Segment Start: Listed entries
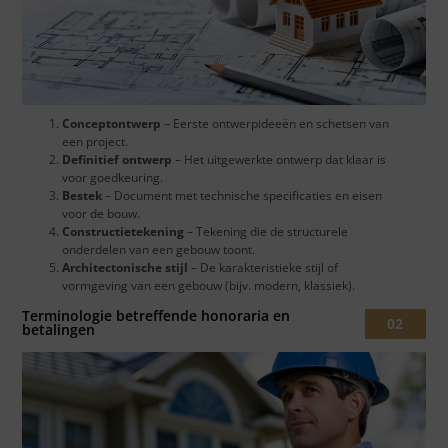
Conceptontwerp
– Eerste ontwerpideeën en schetsen van
een project.
Definitief ontwerp
– Het uitgewerkte ontwerp dat klaar is
voor goedkeuring.
Bestek
– Document met technische specificaties en eisen
voor de bouw.
Constructietekening
– Tekening die de structurele
onderdelen van een gebouw toont.
Architectonische stijl
– De karakteristieke stijl of
vormgeving van een gebouw (bijv. modern, klassiek).
Terminologie betreffende honoraria en
02
betalingen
Segment End: Listed entries
Try it » Write down only the closing run of lines: the one containing "onderdelen van een gebouw toont." and every line after it to the end of the entries, exactly.

Expected output »
onderdelen van een gebouw toont.
Architectonische stijl
– De karakteristieke stijl of
vormgeving van een gebouw (bijv. modern, klassiek).
Terminologie betreffende honoraria en
02
betalingen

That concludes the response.